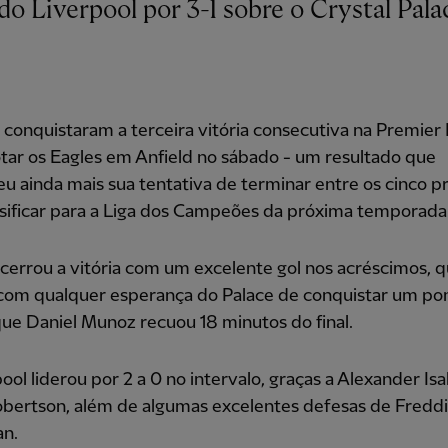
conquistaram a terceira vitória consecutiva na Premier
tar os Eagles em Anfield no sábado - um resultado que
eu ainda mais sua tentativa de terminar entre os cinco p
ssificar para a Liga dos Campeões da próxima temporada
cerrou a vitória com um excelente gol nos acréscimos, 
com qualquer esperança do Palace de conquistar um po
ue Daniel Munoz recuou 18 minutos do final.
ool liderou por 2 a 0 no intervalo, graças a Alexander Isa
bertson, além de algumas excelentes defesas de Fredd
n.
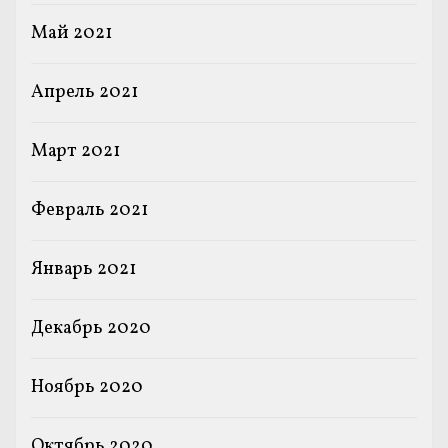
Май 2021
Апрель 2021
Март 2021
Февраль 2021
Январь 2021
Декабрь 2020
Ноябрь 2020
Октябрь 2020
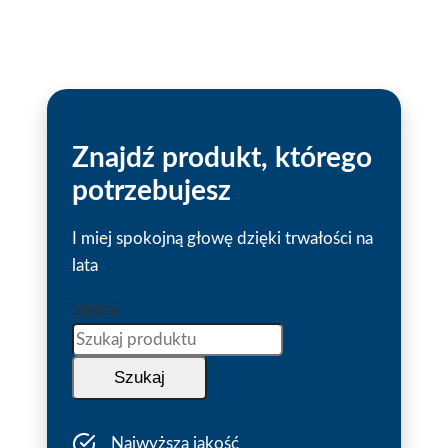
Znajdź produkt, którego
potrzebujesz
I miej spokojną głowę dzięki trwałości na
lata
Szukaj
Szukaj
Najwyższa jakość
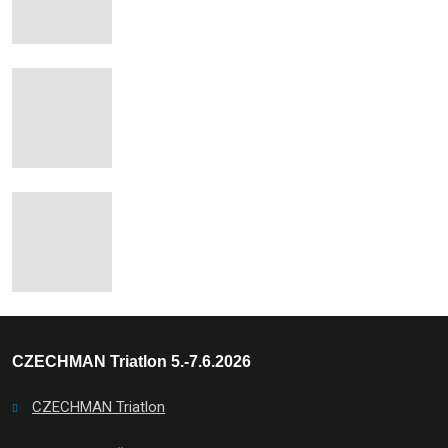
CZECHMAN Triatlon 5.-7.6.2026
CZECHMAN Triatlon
--
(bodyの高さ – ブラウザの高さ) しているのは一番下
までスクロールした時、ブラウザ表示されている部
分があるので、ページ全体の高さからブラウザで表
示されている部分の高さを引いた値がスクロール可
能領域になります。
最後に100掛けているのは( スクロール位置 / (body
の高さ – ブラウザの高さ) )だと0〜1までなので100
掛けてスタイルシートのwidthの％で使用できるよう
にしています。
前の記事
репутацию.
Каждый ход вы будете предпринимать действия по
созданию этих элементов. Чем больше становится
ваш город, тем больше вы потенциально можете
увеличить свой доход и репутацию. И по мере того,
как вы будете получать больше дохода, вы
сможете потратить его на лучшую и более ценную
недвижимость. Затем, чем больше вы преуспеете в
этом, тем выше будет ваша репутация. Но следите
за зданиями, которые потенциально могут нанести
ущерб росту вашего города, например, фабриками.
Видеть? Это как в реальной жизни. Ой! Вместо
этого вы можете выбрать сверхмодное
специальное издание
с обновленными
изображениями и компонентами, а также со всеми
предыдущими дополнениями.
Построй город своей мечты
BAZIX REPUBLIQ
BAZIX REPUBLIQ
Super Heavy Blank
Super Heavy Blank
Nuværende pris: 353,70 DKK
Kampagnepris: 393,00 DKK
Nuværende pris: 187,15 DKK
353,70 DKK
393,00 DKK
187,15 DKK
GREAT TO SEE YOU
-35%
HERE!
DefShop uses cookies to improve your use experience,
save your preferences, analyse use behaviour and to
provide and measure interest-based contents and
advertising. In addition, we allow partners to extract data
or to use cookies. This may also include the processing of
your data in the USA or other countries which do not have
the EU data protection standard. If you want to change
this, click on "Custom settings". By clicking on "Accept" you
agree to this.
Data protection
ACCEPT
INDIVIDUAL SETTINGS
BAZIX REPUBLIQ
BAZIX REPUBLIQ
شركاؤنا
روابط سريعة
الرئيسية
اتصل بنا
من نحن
==
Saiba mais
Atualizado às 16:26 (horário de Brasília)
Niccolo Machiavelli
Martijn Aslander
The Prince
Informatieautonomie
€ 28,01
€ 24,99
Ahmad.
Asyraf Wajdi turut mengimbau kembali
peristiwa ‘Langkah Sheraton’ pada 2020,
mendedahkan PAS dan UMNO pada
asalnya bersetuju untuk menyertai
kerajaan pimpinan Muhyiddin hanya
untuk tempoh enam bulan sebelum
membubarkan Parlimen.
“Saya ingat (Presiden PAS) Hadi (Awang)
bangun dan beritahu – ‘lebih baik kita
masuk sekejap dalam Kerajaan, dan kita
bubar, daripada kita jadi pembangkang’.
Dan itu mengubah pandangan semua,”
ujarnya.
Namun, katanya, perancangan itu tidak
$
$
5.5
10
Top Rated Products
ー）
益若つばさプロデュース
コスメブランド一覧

Your instructions: Leave out every line above except those from the line with "Atualizado às 16:26 (horário de Brasília)" up to and including the line with "masuk sekejap dalam Kerajaan, dan kita", and copy those exactly.

Exercise solution:
Atualizado às 16:26 (horário de Brasília)
Niccolo Machiavelli
Martijn Aslander
The Prince
Informatieautonomie
€ 28,01
€ 24,99
Ahmad.
Asyraf Wajdi turut mengimbau kembali
peristiwa ‘Langkah Sheraton’ pada 2020,
mendedahkan PAS dan UMNO pada
asalnya bersetuju untuk menyertai
kerajaan pimpinan Muhyiddin hanya
untuk tempoh enam bulan sebelum
membubarkan Parlimen.
“Saya ingat (Presiden PAS) Hadi (Awang)
bangun dan beritahu – ‘lebih baik kita
masuk sekejap dalam Kerajaan, dan kita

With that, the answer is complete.